▸ **Aim of the exercise**:
Go over the data below and say how many lines hold the word "отразятся". Only the number is needed.

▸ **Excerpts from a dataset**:
-------

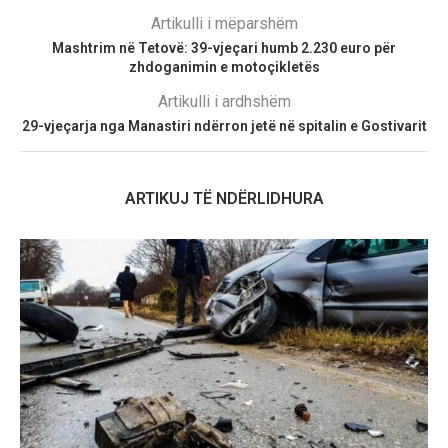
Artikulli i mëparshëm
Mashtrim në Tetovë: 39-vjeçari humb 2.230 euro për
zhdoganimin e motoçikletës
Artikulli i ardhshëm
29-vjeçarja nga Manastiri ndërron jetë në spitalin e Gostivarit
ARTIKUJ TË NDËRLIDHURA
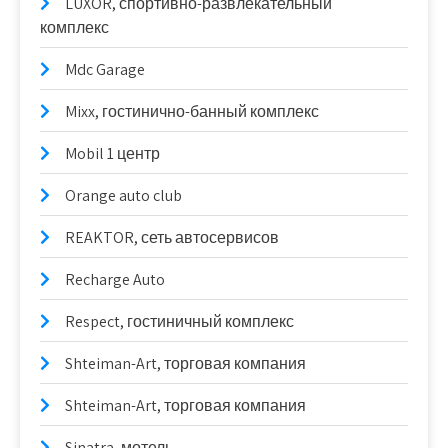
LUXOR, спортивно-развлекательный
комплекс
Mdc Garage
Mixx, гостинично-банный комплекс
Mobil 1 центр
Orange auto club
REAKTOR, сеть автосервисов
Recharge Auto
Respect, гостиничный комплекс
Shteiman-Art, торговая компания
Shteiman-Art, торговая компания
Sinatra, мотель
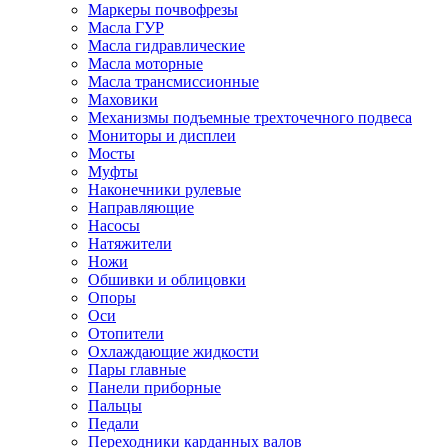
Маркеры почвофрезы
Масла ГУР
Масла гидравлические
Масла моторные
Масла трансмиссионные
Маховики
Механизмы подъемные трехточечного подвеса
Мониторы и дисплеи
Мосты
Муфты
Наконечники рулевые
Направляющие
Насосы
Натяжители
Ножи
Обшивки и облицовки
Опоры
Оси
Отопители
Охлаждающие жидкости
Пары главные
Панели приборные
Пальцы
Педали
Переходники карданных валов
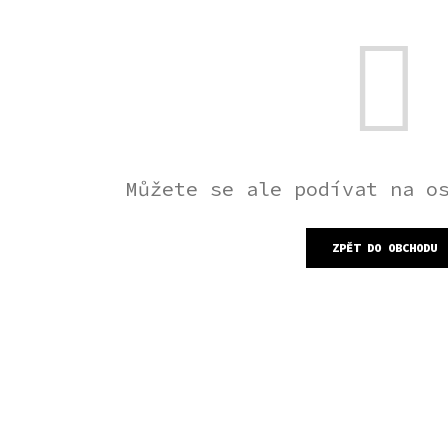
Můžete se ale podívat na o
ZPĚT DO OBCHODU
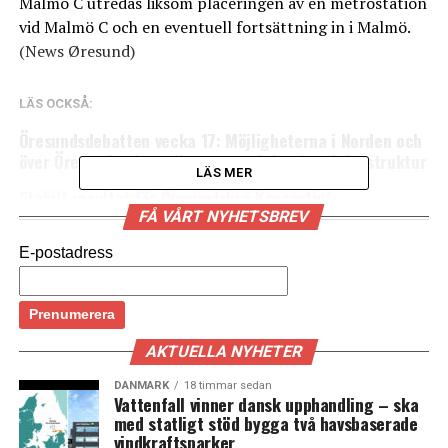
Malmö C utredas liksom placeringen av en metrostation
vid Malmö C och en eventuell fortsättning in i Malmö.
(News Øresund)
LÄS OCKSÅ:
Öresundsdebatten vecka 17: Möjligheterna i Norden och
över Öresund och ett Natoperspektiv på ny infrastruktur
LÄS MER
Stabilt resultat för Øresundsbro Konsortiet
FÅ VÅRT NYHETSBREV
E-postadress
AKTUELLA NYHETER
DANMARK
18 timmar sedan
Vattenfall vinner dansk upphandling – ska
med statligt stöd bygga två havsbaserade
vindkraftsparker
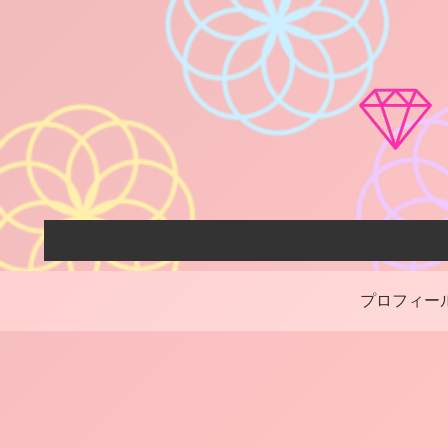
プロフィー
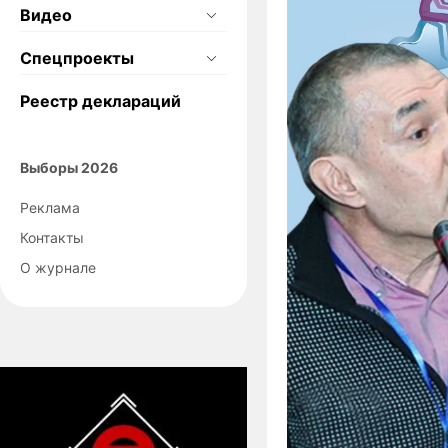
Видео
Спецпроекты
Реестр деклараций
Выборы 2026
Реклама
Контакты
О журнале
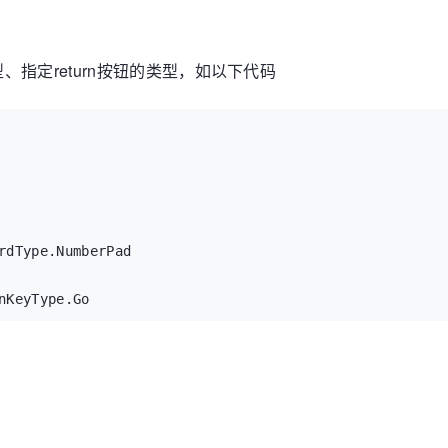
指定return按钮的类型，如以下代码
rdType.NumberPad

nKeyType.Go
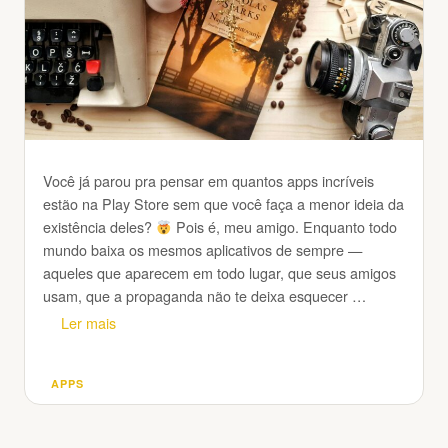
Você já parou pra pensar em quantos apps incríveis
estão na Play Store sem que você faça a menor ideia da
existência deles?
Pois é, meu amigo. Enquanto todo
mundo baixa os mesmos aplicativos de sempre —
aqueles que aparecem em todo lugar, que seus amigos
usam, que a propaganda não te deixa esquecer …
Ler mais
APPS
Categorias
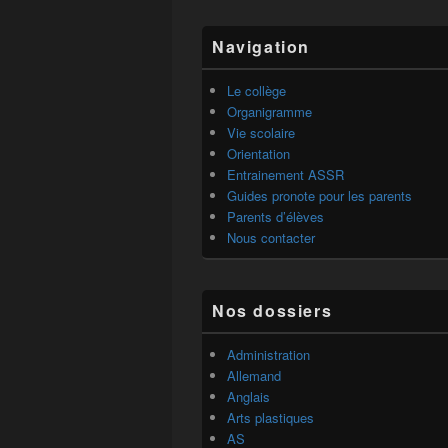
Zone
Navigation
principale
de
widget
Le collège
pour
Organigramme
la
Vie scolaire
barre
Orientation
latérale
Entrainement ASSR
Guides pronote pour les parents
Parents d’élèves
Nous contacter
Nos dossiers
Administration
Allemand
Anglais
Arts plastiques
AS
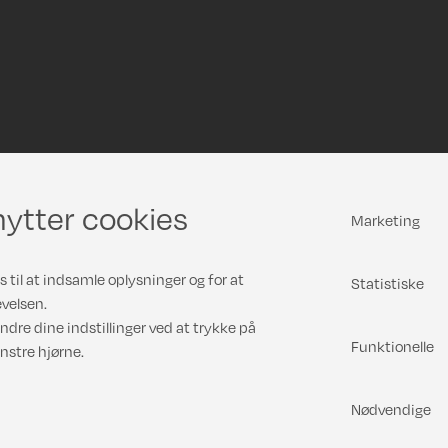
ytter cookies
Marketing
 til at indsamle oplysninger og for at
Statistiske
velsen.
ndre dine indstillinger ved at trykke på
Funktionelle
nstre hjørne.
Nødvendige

-------

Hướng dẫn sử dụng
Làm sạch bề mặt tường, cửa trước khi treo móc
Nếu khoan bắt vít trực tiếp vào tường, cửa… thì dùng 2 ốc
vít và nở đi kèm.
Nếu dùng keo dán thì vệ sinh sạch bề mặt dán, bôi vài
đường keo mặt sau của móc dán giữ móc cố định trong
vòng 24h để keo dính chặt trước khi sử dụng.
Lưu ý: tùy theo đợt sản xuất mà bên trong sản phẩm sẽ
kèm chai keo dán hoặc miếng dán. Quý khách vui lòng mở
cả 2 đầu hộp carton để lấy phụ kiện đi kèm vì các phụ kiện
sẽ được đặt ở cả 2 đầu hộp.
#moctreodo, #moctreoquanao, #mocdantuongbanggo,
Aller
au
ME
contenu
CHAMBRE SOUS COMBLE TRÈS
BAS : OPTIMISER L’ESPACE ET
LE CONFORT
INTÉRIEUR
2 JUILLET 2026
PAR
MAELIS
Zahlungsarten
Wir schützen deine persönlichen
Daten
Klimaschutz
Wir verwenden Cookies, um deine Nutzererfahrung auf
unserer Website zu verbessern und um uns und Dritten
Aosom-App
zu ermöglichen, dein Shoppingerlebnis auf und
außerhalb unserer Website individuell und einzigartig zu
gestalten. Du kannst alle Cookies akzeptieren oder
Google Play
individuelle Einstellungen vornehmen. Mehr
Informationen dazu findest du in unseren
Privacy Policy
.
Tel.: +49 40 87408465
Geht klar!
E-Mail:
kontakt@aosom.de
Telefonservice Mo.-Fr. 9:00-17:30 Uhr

-------

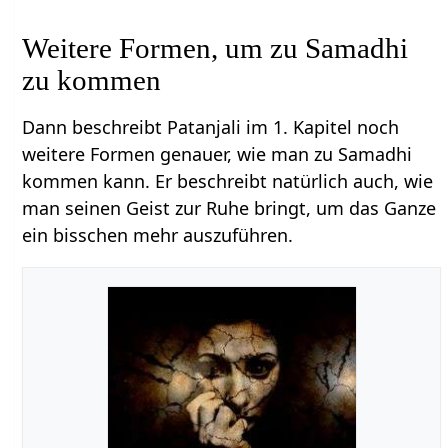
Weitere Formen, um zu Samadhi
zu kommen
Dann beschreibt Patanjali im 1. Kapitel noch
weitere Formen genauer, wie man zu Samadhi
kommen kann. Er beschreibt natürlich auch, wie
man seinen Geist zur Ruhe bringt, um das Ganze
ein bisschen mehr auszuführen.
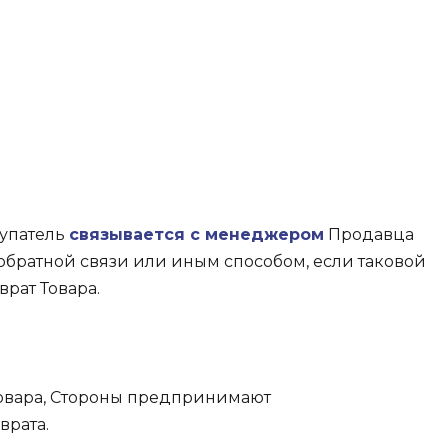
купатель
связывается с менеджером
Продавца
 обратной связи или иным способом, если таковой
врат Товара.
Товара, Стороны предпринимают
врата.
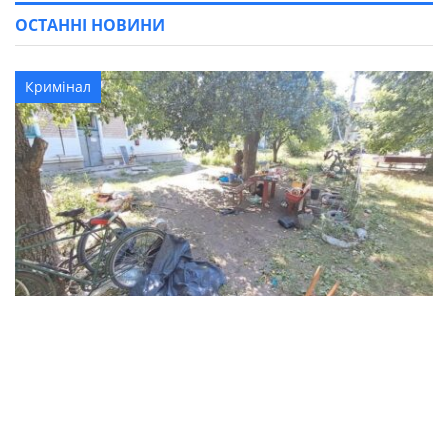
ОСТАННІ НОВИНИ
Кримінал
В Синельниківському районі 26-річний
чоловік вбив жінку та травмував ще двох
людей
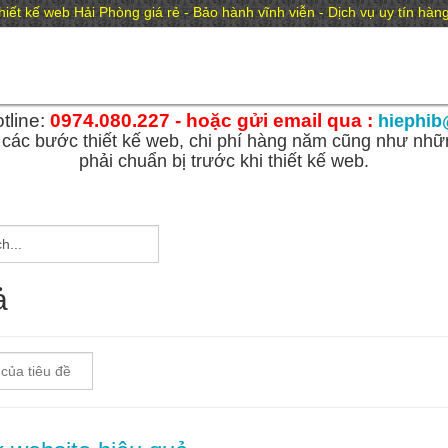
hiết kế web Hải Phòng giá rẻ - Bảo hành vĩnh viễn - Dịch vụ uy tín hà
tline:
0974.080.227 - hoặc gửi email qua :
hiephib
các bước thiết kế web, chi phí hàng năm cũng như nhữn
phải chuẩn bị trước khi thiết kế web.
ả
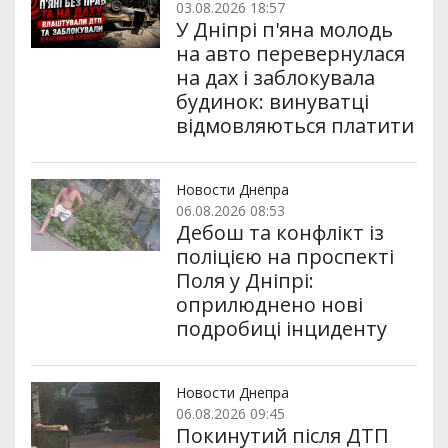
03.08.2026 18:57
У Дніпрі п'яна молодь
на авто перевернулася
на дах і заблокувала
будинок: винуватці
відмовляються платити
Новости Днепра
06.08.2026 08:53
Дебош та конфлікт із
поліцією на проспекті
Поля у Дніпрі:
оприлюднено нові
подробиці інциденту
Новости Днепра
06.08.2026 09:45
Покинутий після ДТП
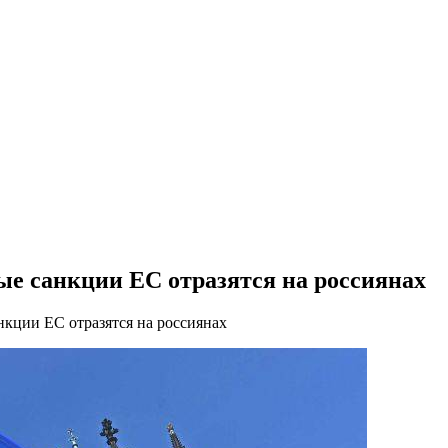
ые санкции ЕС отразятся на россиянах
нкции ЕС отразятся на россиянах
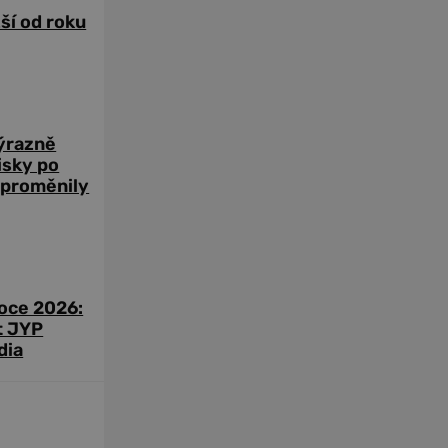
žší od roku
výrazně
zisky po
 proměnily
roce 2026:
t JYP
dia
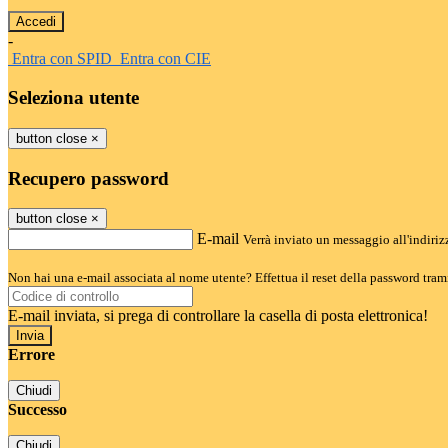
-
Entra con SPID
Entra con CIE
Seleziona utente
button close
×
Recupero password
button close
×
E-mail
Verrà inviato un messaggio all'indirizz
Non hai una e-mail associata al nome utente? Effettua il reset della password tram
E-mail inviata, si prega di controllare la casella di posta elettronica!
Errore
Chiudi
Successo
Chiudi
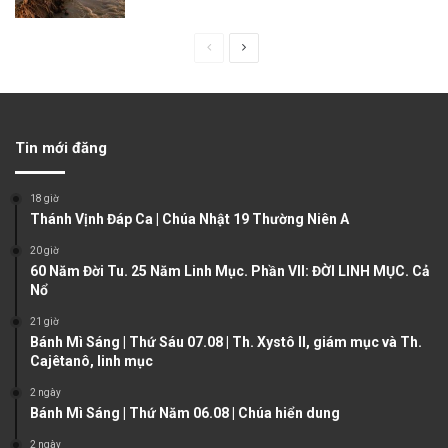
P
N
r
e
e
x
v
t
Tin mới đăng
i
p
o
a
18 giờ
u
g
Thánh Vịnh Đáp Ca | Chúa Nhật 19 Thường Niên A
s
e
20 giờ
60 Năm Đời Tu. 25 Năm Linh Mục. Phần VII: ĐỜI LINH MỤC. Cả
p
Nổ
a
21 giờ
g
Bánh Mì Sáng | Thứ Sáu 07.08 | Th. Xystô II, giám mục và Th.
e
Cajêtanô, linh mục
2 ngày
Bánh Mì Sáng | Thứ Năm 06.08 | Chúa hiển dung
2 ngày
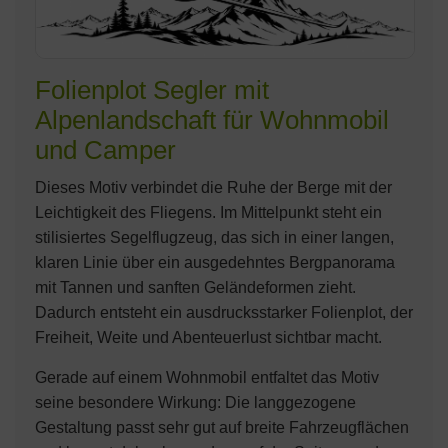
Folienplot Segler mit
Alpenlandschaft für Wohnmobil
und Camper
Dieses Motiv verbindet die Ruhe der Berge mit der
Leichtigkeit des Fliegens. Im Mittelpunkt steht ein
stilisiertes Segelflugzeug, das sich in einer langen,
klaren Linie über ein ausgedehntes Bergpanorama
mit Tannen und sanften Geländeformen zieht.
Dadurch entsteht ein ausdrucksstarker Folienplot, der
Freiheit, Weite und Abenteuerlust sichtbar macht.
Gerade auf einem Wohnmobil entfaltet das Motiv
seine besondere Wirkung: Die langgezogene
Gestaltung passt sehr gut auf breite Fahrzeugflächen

-------

▸ **Response to the task**:
2